A month later, Nick, having previously learnt of Sasha's reasons for hunting Sonny, is still recovering in prison, but is informed in a meeting with Sasha that he is being released early for his role in the hostage crisis.

==Cast==

- Steven Seagal as FBI Agent Sasha Petrosevitch
- Morris Chestnut as Donny Johnson "49er One"
- Ja Rule as Nick Frazier
- Nia Peeples as "49er Six"
- Tony Plana as Warden Juan Ruiz "El Fuego" Escarzaga
- Kurupt as Bernard "Twitch"
- Michael "Bear" Taliferro as Joe "Little Joe"
- Claudia Christian as FBI Special Agent Ellen Williams
- Linda Thorson as Judge Jane McPherson
- Bruce Weitz as Lester McKenna
- Michael McGrady as Guard Damon J. Kestner
- Richard Bremmer as Sonny Eckvall
- Hannes Jaenicke as FBI Agent Hartmann
- Mo'Nique as Twitch's Girl
- Stephen J. Cannell as Frank Hubbard
- Matt Battaglia as "49er Three"
- Wiliam T. Bowers as Alcatraz Guard

==Production==
The film was at one stage known as Lockdown and was shot in Germany.

==Release==
===Home media===
The film was released on DVD in the US on March 4, 2003.

==Reception==
===Box office===
Half Past Dead was released on November 15, 2002, in the United States, where it grossed $7.8 million on its opening weekend. It grossed $15.5 million in the US and another $3.7 million outside the US, for a total worldwide gross of $19.2 million.

===Critical response===
 Metacritic, which uses a weighted average, assigned the a score of 23 out of 100, based on 23 critics, indicating "generally unfavorable" reviews. Audiences polled by CinemaScore gave the film an average grade of "B" on an A+ to F scale. It was ranked number 61 in a Rotten Tomatoes editorial on the 100 worst movies of all time.

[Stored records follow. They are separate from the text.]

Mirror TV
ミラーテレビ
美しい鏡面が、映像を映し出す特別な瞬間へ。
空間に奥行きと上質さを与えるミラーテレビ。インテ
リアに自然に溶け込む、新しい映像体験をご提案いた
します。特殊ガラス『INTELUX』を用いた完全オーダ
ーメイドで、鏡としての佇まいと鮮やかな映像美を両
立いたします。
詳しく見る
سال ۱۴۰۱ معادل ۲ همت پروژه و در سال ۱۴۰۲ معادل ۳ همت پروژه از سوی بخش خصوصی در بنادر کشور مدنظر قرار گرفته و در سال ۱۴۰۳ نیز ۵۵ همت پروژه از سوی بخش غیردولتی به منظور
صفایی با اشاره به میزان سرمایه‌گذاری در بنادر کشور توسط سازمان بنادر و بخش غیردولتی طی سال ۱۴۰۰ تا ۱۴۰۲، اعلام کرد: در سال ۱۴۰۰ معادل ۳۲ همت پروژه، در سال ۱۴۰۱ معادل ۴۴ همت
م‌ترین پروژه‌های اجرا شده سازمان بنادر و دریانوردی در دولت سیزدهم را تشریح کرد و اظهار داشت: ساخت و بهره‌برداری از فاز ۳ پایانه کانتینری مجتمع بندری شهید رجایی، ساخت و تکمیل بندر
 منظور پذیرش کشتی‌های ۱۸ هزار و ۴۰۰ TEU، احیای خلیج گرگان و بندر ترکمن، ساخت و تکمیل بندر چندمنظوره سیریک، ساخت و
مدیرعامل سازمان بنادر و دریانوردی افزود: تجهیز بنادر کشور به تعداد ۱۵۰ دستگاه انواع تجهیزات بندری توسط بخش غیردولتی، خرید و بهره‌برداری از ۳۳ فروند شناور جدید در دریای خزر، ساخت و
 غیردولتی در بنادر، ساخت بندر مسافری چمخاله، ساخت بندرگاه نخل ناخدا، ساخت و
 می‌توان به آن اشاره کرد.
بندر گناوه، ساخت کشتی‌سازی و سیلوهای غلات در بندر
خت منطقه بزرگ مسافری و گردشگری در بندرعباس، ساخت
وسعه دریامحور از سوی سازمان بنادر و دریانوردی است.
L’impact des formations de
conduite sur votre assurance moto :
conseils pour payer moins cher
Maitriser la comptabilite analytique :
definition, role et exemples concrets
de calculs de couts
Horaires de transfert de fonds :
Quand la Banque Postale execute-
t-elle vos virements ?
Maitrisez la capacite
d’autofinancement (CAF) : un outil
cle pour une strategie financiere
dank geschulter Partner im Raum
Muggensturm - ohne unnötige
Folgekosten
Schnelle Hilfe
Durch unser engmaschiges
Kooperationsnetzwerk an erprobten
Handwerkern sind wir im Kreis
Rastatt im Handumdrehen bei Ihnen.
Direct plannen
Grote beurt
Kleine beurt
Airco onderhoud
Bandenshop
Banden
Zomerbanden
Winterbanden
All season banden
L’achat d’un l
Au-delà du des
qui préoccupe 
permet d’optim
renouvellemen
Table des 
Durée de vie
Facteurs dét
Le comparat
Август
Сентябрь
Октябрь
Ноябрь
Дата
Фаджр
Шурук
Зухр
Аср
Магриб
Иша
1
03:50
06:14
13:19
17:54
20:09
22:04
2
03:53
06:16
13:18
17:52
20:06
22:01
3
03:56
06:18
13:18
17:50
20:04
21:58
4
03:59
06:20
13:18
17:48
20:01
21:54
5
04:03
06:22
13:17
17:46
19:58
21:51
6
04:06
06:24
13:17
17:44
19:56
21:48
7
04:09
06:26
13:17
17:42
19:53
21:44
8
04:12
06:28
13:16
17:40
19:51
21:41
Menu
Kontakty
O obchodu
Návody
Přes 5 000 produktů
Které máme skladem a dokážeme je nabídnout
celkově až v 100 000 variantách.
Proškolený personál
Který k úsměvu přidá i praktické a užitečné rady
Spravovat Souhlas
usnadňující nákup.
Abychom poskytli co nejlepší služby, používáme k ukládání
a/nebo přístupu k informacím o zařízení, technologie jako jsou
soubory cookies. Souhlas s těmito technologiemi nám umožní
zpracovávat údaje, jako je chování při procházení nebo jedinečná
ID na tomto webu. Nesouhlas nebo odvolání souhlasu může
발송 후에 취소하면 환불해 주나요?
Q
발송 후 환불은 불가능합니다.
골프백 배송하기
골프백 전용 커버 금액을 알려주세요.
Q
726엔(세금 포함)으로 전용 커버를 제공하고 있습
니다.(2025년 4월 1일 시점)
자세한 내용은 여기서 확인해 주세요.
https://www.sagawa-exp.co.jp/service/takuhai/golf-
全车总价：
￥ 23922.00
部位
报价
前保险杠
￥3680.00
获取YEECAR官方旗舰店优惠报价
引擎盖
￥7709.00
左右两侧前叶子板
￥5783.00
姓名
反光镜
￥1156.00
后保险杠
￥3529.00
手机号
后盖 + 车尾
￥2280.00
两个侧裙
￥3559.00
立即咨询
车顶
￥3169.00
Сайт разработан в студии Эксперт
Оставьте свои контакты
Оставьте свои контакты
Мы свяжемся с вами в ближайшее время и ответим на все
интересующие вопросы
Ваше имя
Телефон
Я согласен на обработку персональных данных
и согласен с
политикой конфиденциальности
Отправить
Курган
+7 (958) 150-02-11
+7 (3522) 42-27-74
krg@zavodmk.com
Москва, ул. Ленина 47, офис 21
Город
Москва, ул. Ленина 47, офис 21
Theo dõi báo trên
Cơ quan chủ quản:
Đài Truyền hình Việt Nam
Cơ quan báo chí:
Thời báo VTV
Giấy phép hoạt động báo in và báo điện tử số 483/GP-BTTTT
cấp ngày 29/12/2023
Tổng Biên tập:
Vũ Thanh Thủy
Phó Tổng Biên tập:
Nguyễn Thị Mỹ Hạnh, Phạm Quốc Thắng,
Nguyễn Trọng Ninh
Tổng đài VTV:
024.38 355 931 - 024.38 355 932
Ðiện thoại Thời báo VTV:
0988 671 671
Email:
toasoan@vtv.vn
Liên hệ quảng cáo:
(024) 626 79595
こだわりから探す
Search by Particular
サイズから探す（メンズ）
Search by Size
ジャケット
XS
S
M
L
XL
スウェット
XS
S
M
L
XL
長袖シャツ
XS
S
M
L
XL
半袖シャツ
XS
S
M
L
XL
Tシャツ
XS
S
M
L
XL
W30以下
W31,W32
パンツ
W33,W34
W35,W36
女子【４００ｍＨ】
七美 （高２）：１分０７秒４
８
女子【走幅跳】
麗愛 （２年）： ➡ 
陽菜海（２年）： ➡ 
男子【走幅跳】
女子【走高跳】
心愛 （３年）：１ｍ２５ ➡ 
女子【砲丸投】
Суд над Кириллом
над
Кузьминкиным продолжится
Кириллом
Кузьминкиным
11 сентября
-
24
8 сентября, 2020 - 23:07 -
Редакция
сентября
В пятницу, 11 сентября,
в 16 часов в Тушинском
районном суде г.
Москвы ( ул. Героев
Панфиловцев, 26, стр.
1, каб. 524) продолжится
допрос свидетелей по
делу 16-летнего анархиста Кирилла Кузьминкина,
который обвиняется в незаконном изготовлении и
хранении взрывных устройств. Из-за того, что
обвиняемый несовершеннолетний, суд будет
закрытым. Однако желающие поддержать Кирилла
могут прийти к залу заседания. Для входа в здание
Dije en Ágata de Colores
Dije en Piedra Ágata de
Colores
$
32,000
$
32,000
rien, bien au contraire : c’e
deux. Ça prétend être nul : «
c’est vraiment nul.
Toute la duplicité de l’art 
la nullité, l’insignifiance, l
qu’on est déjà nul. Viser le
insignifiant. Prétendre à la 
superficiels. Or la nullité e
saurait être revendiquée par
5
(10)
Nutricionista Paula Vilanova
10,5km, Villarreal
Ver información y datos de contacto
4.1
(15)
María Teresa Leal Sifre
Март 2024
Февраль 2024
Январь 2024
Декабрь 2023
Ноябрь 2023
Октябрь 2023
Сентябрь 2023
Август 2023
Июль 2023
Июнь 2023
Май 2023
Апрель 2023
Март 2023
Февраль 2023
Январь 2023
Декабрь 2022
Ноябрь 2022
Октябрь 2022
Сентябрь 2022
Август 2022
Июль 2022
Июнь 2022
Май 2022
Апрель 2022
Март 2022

Critic Roger Ebert wrote, "Half Past Dead is like an alarm that goes off while nobody is in the room. It does its job and stops, and nobody cares."

Seagal was nominated for Worst Actor at the 2002 Stinkers Bad Movie Awards and the 23rd Golden Raspberry Awards.

==Sequel==

Half Past Dead 2 was released direct-to-video on May 15, 2007. The film does not feature actors Steven Seagal or Ja Rule, though they appear in the film via archived footage from the first movie. The starring characters were Twitch (Kurupt) and Burke (Bill Goldberg).